Couvre-feu au Burkina Faso : Une infirmière battue par deux policiers au sein du CSPS de Magourou

Dans la nuit du mardi 26 au mercredi 27 mai 2020, Aminata Ouédraogo/Badini, Agent Itinérant de Santé, mère de 03 enfants, en poste au Centre de santé et de promotion sociale (CSPS) de Magourou dans le district sanitaire de Garango a été battue par deux agents de police du commissariat de la commune de Garango en patrouille pour le respect du couvre-feu. Elle venait de porter assistance à une femme en travaille. Joint au téléphone par Faso7, Mme Ouédraogo est revenue sur les faits.          

« Nous sommes trois agents de santé au CSPS mais je suis la seule à loger au sein du CSPS. Lorsqu’il y a des cas, on m’appelle à l’aide. Ce jour-là, l’accoucheuse m’a appelé aux environs de 20h50 à la maternité pour l’aider à gérer une urgence. Une femme voulait accoucher. Lorsqu’on a fini l’urgence, il était 22h35. Je revenais à la maison lorsque quelqu’un m’a braqué une torche dans les yeux. Ma maison se trouve au sein du CSPS qui n’est pas clôturé. Je me suis plains mais la personne persistait. J’ai dit que c’était de l’impolitesse de braquer une personne de la sorte. La personne insistait toujours. Je suis donc rentrée précipitamment chez moi.

C’est ainsi qu’ils ont démarré leur moto et me rejoindre chez moi. Ils ont tapé à la porte que j’avais pris le soin de fermer après être rentrée. Ils m’ont demandé de sortir, chose que j’ai refusé. Je leur ai dit que je ne peux pas sortir à cette heure pour recevoir quelqu’un. Et même s’il s’agissait d’un malade, le règlement voudrait qu’il passe par le gardien qui viendra m’appeler. Ils m’ont dit qu’ils sont de la police. J’ai donc compris que c’était eux qui m’avaient braqué la torche. J’ai pris l’intention de sortir pour leur demander des excuses et me présenter.

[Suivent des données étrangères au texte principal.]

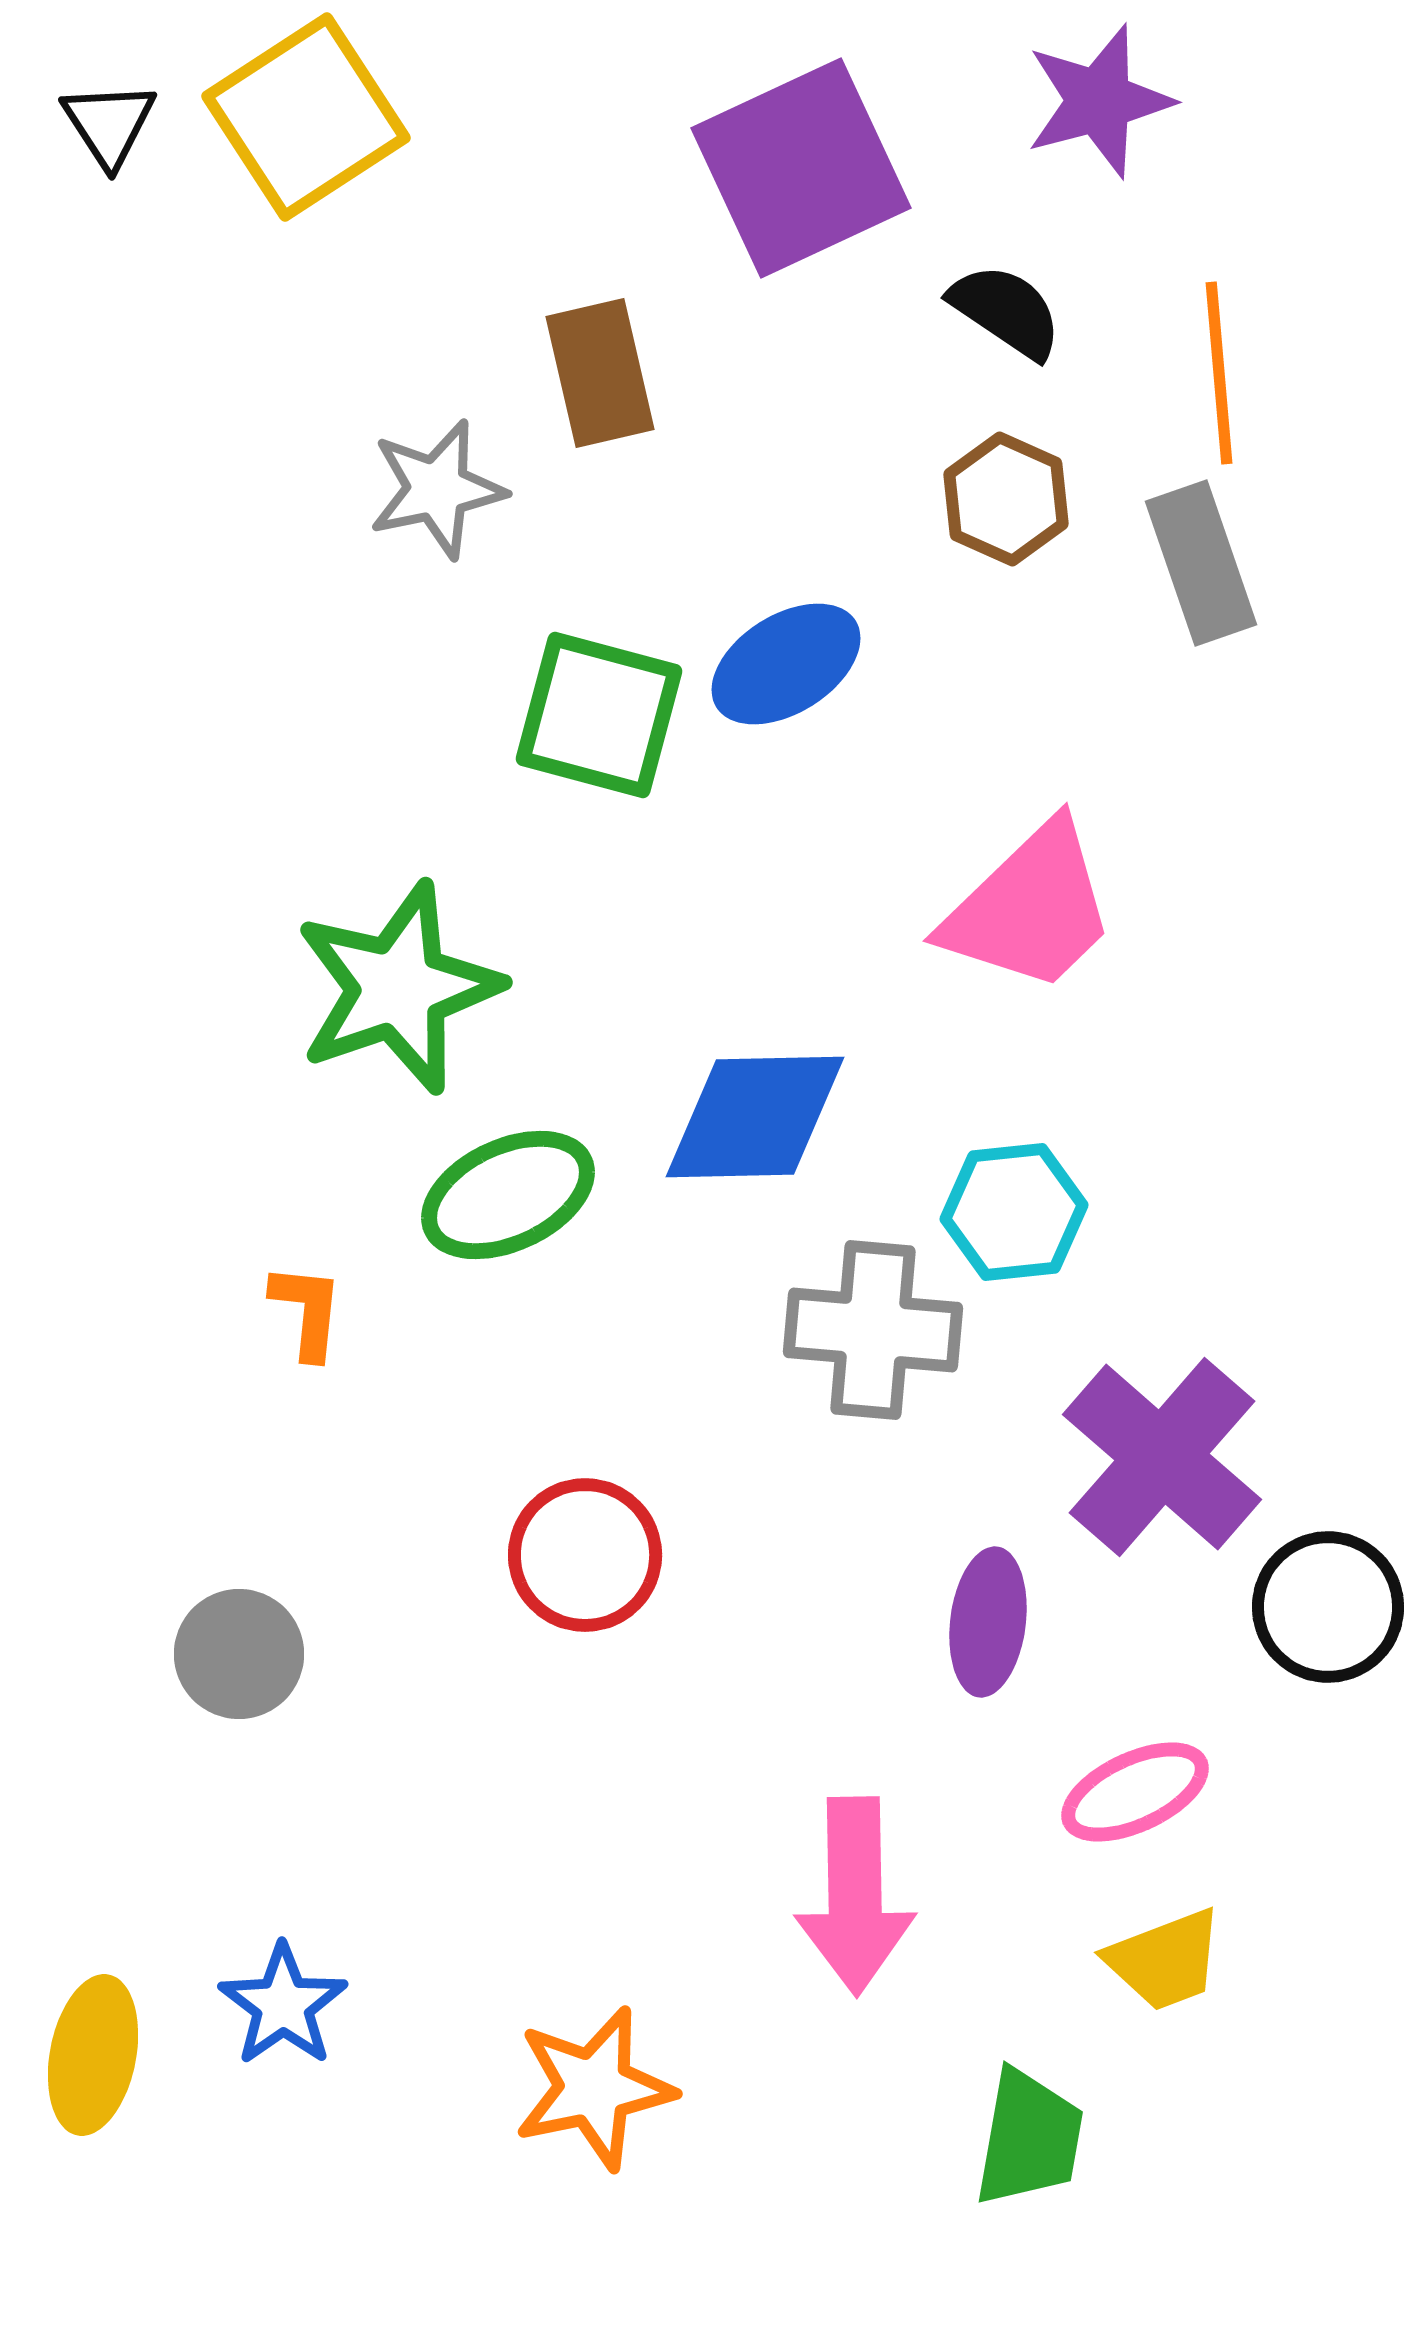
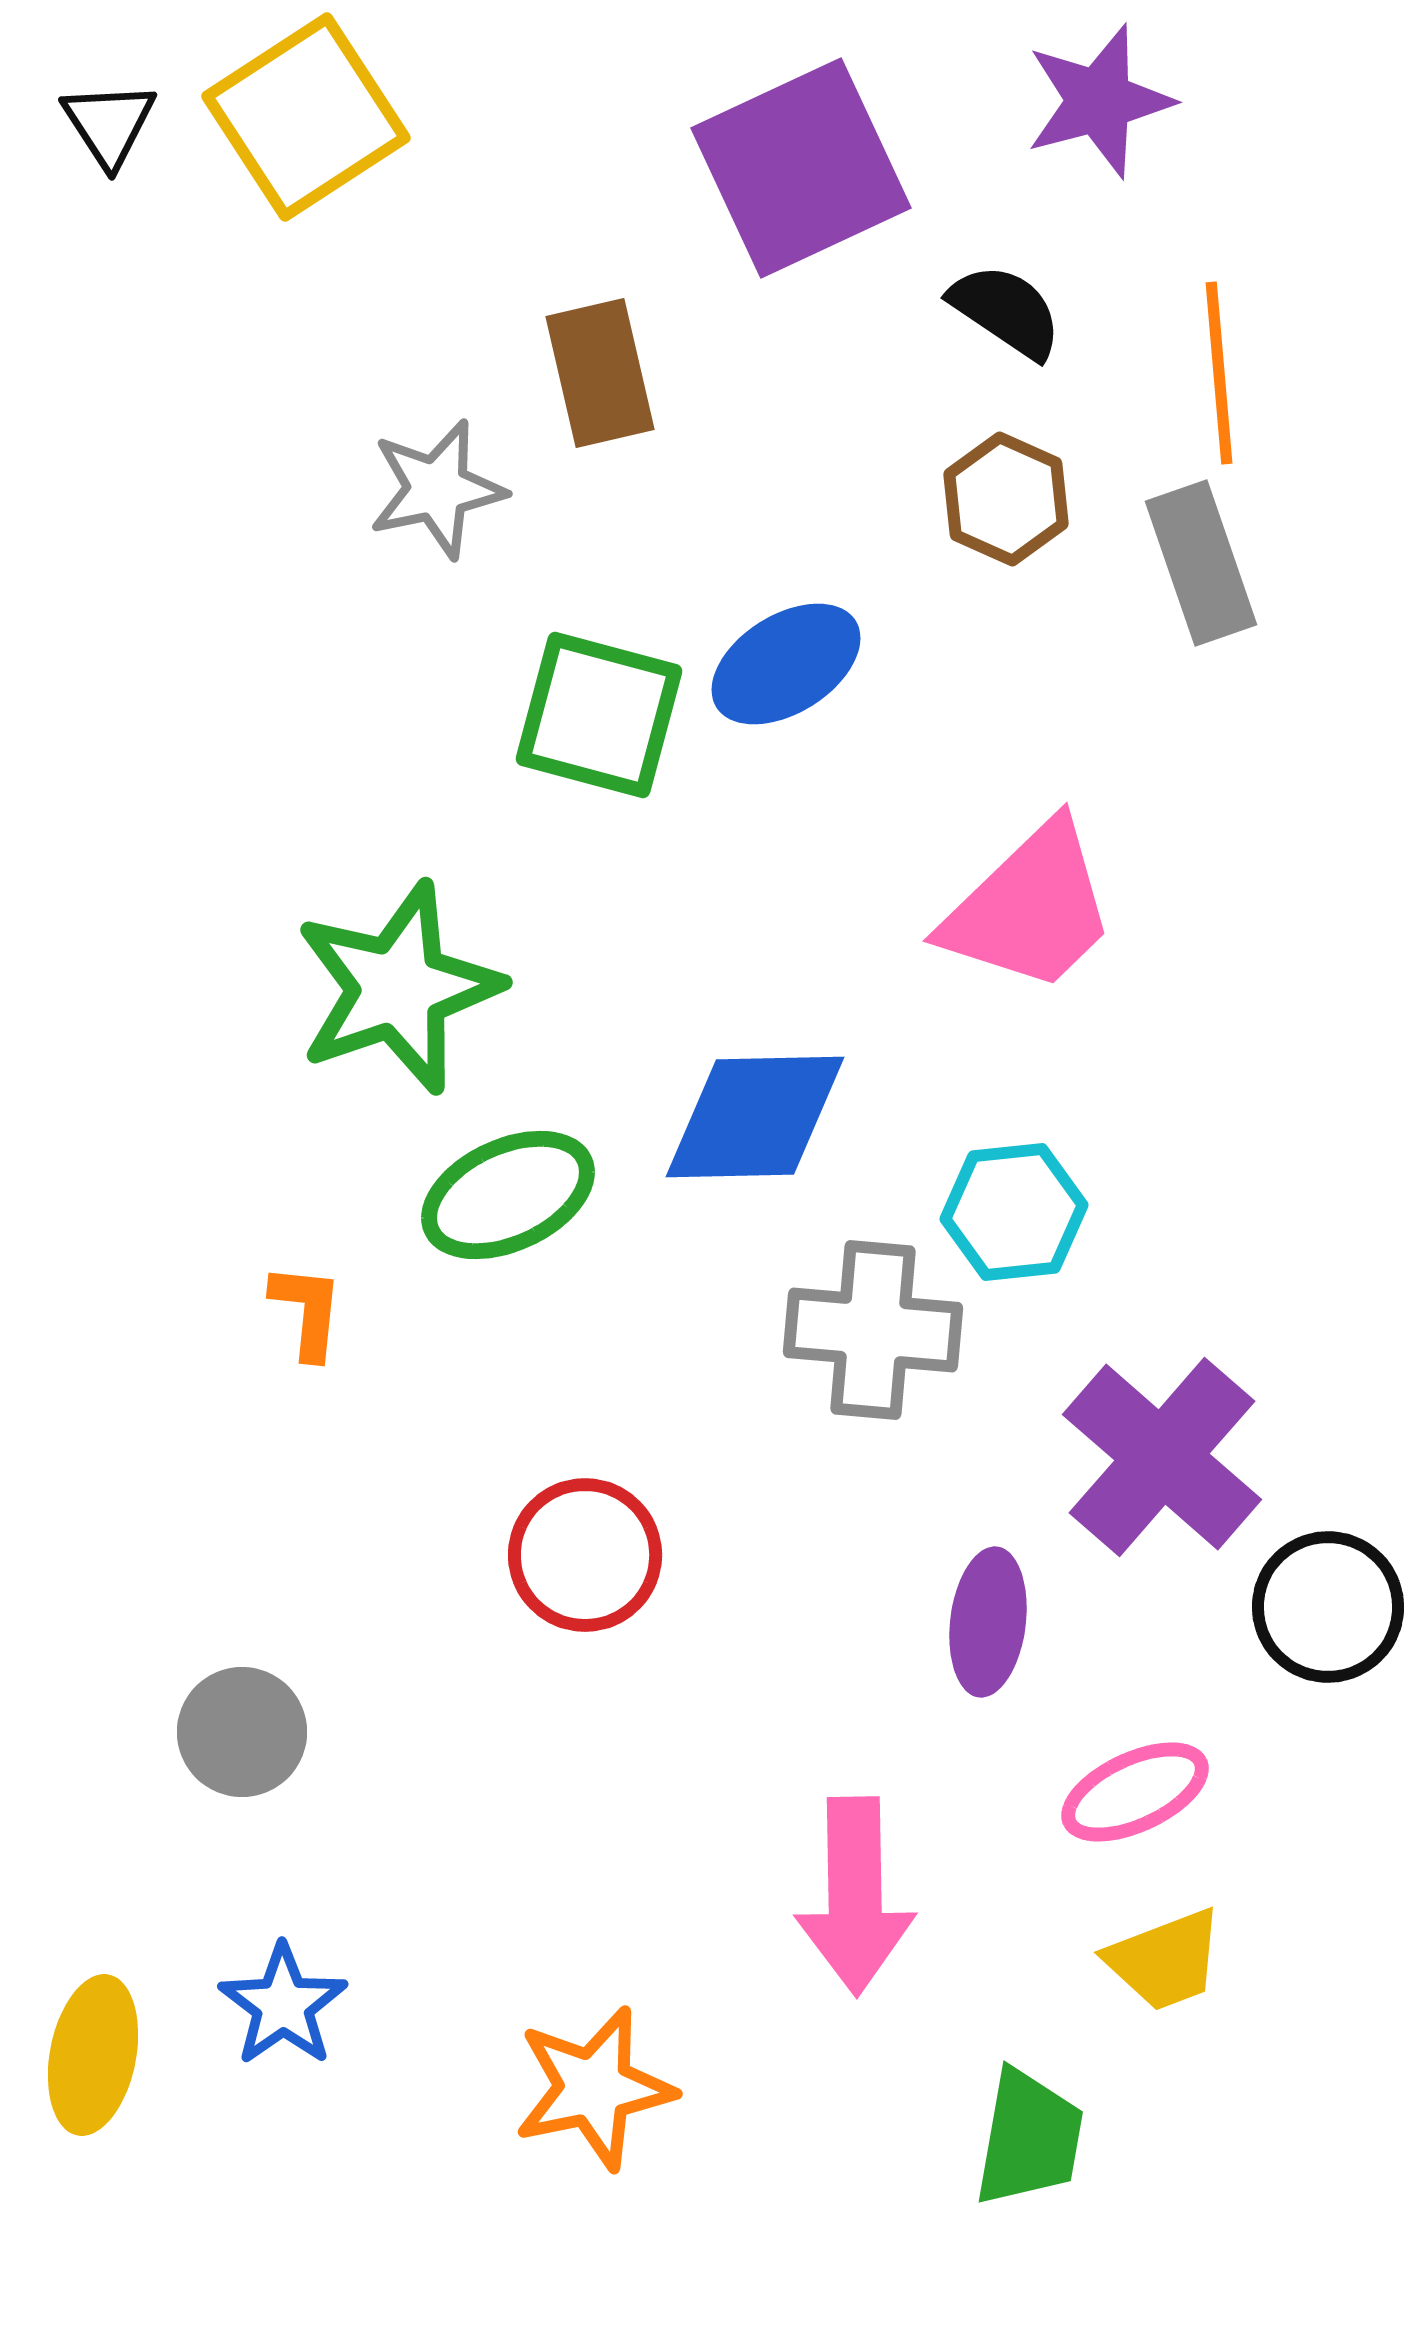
gray circle: moved 3 px right, 78 px down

Dès que j’ai ouvert la porte, l’un d’entre eux a lancé  »madame couchez-vous ». Je lui ai demandé pourquoi me coucher. Il m’a répondu qu’il est l’heure du couvre-feu et que je suis dehors. Je n’ai pas eu le temps de lui dire que je viens de faire accoucher une femme qu’il a commencé à me ruer de coups avec sa matraque en insistant pour que je me couche. Je leur ai dit que je ne me coucherai pas parce que je n’estime pas avoir fait quelque chose de grave. Je suis juste allée aider une femme à accoucher à la maternité et mon domicile même est au sein de l’hôpital.

Ils ont donc décidé qu’ils vont m’amener au commissariat, chose que je n’ai pas contesté. Contre toute attente, l’un d’entre eux m’a demandé mon laissez-passer. Je lui ai dit que je dors au CSPS donc le laisser passer n’est pas opportun pour moi. D’ailleurs le laissez-passer n’a été délivré à aucun agent des CSPS du district de Garango à ma connaissance. C’est ainsi qu’ils m’ont répondu qu’ils ne sont pas des topographes pour connaitre la limite du CSPS. Ils m’ont ensuite demandé ma pièce et demandé que je leur demande pardon. J’ai catégoriquement refusé parce que je n’ai fait rien fait d’anormal. Mon mari était présent. Ils lui ont dit qu’à sa place, ils ne supporteraient pas une femme comme moi. C’était aussi en présence de mes 03 enfants et des 03 enfants déplacés internes de Kongoussi qui sont à ma charges ».

Mais pour Mme Ouédraogo, l’histoire ne s’arrête pas là. Le lendemain de la bastonnade par les deux policiers, elle a fait le point à ses supérieurs hiérarchiques. 

« Lorsque l’infirmière chef de poste est arrivée ce matin, je lui ai raconté ce qui s’est passé la veille. Elle a demandé qu’on parte au commissariat pour nous plaindre auprès des supérieurs. Après nous avoir entendu, sans même qu’on me présente ceux qui m’ont frappé à tort, on me dit de laisser tomber parce qu’on est une famille. Quelqu’un ne peut pas me frapper à tort devant mes enfants et sans se présenter à moi pour reconnaître son erreur et on me dit de laisser tomber. Je suis donc allé à la gendarmerie pour poser plainte. Là-bas on m’a demandé de patienter pour qu’il transmettre une réquisition à notre ICP ».

Pour protester contre cet acte, le CSPS de Magarou est resté fermé ce 27 mai 2020 au grand désarroi des populations. Il faut noter que Magourou est à 07 km de Garango, commune urbaine du Burkina Faso, située dans la province du Boulgou et la région du Centre-Est.